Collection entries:
☆ ☆ ☆ ☆

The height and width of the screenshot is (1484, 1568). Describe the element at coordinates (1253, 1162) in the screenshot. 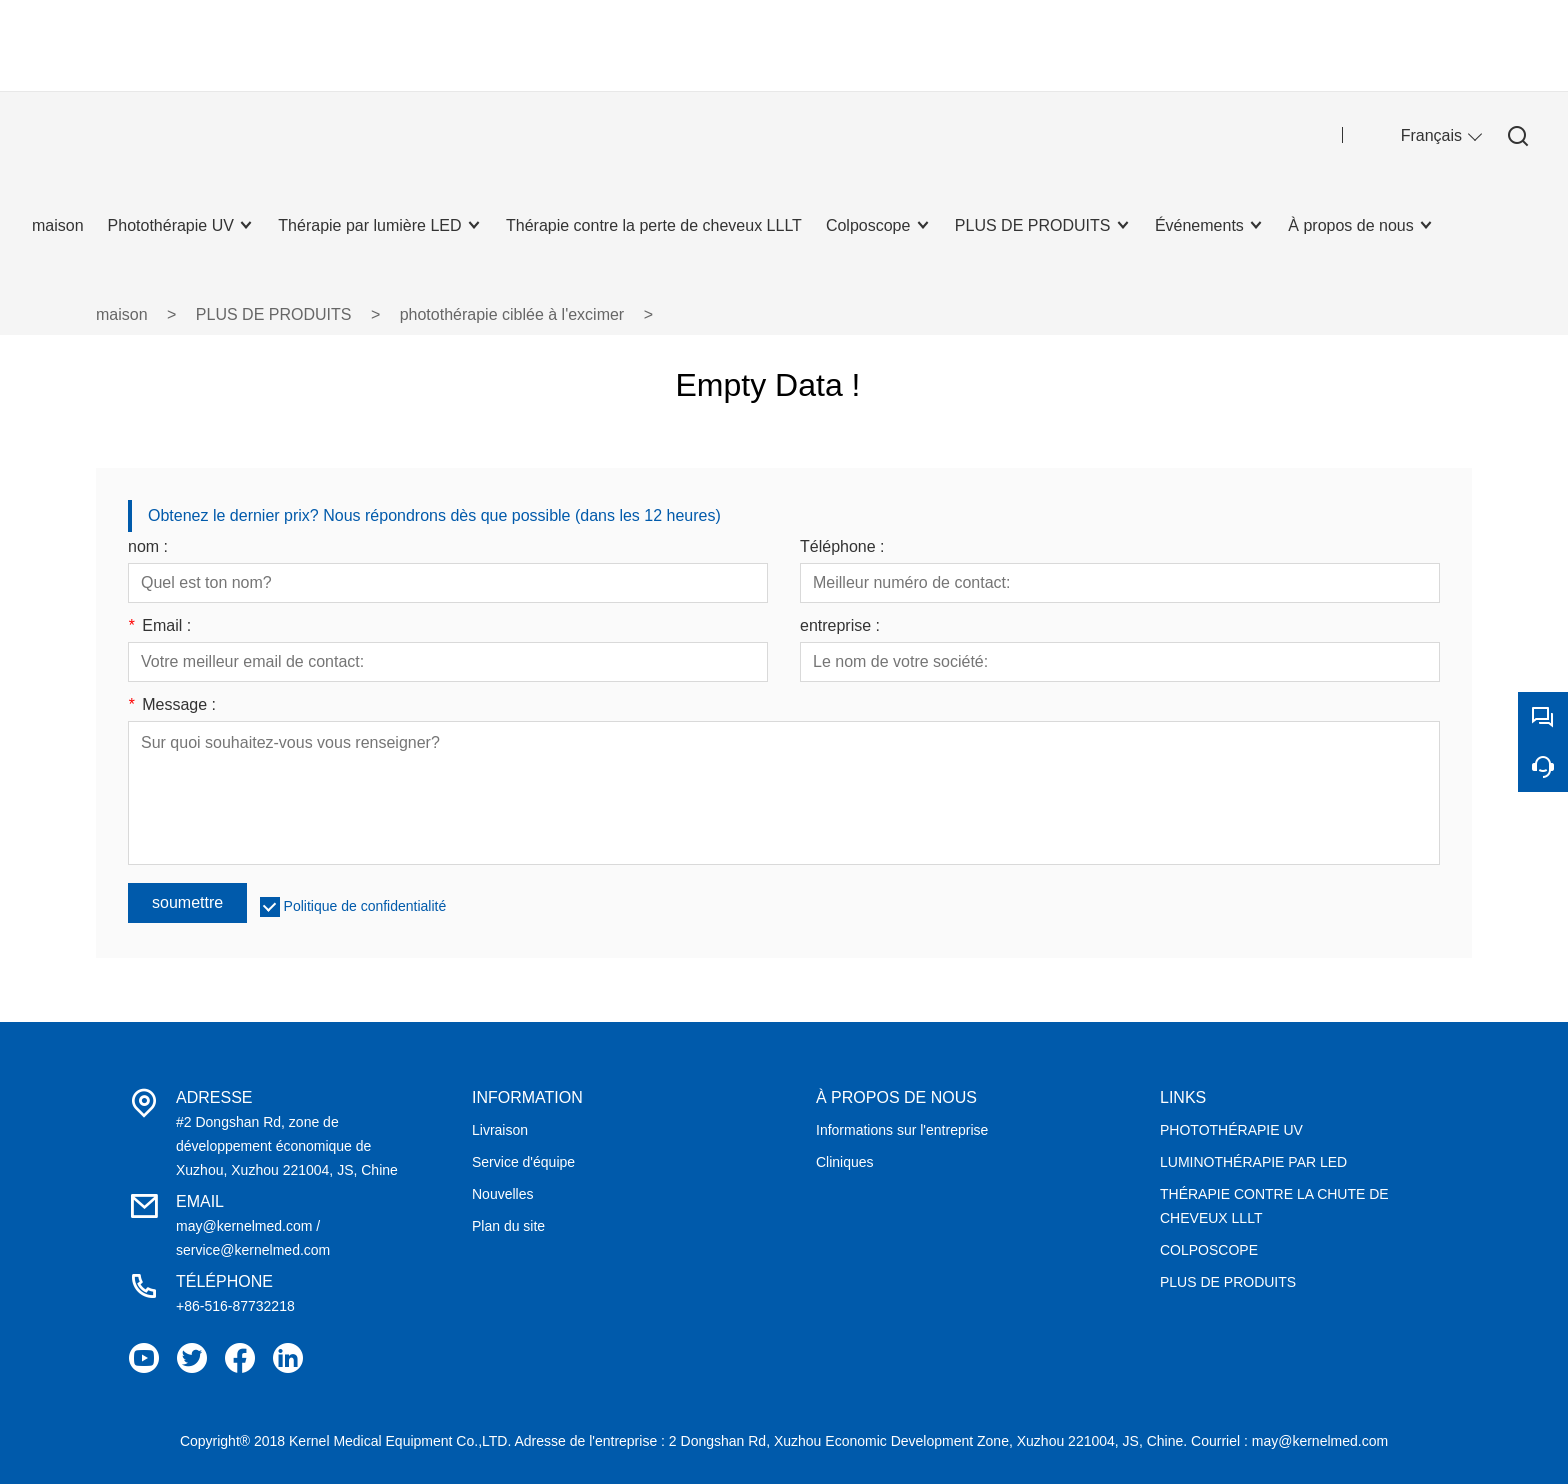

I see `LUMINOTHÉRAPIE PAR LED` at that location.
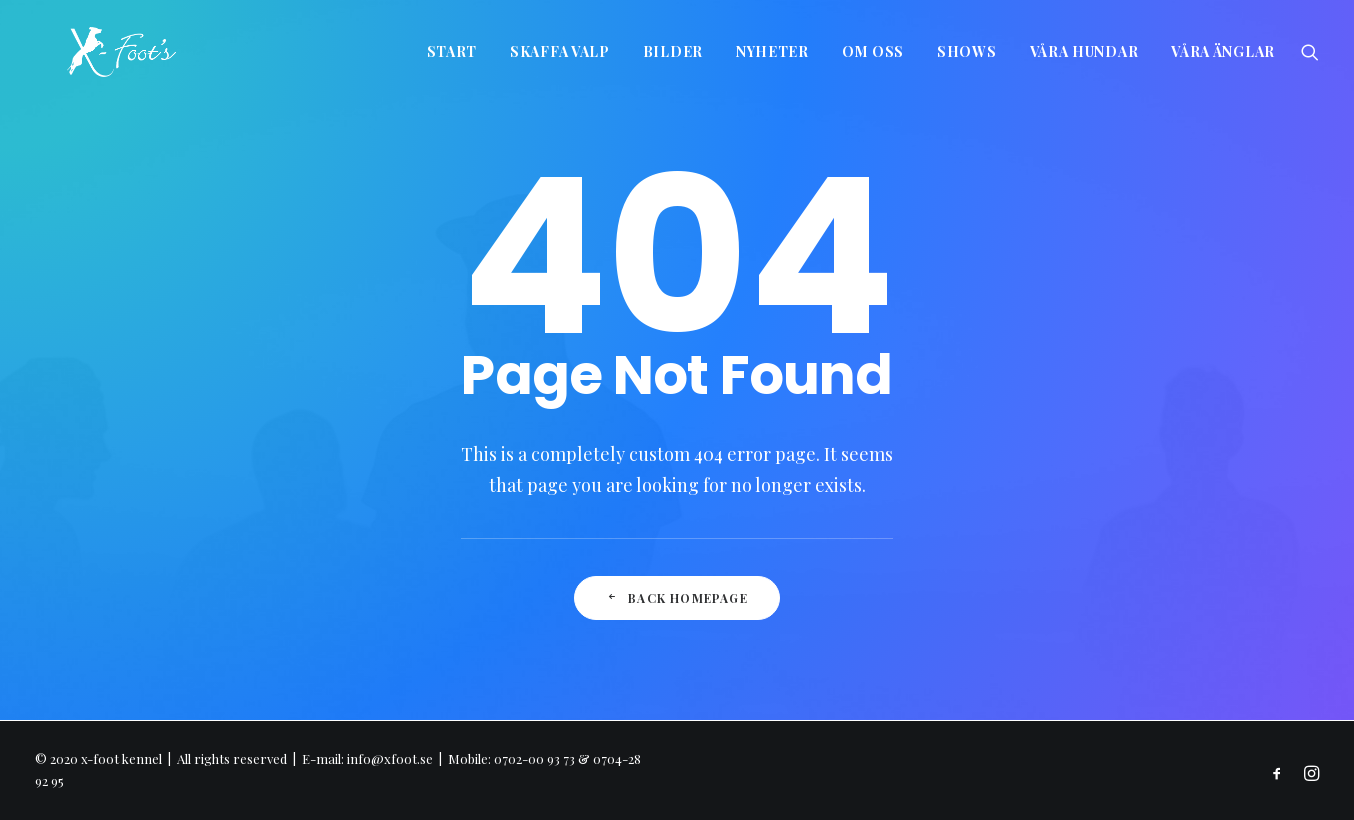  What do you see at coordinates (89, 52) in the screenshot?
I see `[x-foot kennel]` at bounding box center [89, 52].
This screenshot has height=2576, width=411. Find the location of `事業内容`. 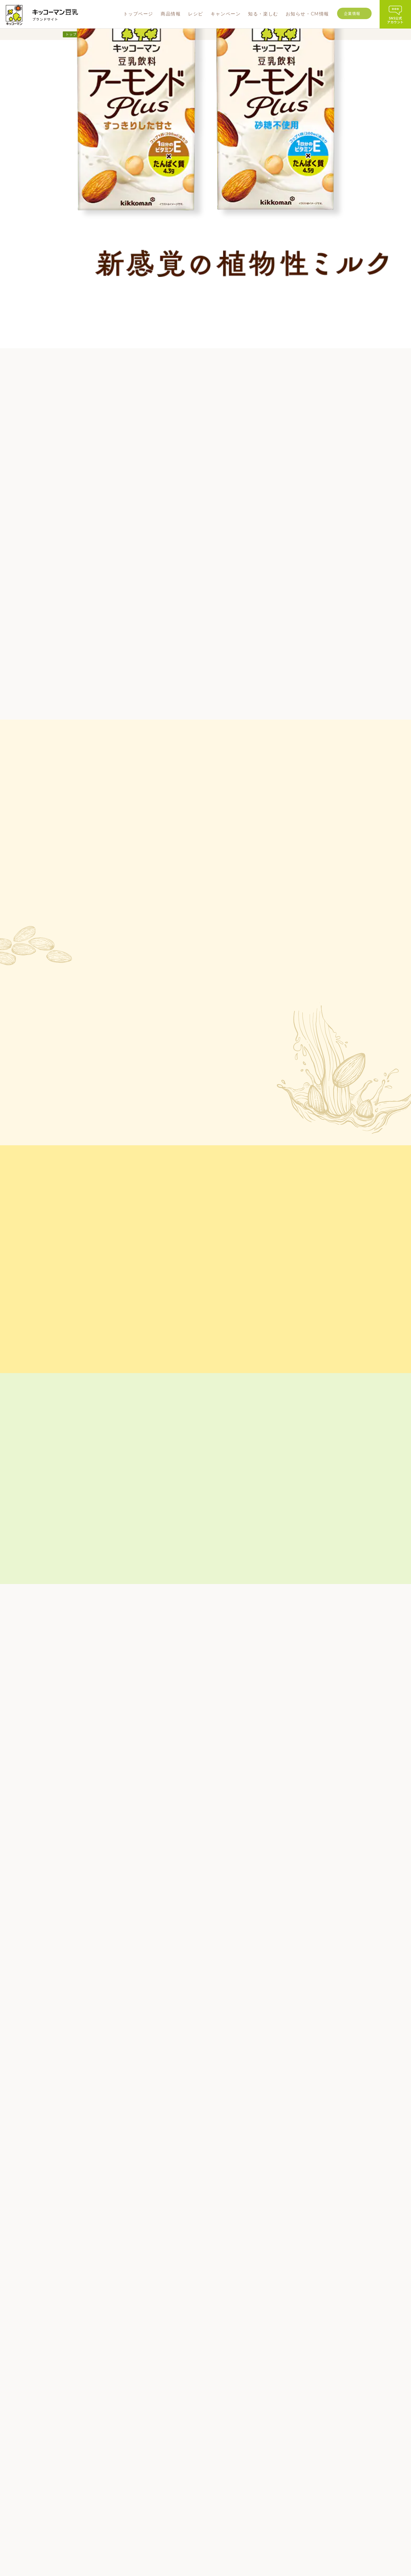

事業内容 is located at coordinates (353, 2467).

☆ ☆ ☆ ☆

**WORK INSTRUCTION:** Return each record exactly as given, excluding any image.

**WRITTEN RESPONSE:**
The height and width of the screenshot is (1484, 1568). Describe the element at coordinates (1253, 1162) in the screenshot. 

I see `LUMINOTHÉRAPIE PAR LED` at that location.
  What do you see at coordinates (89, 52) in the screenshot?
I see `[x-foot kennel]` at bounding box center [89, 52].
This screenshot has height=2576, width=411. Find the location of `事業内容`. 

事業内容 is located at coordinates (353, 2467).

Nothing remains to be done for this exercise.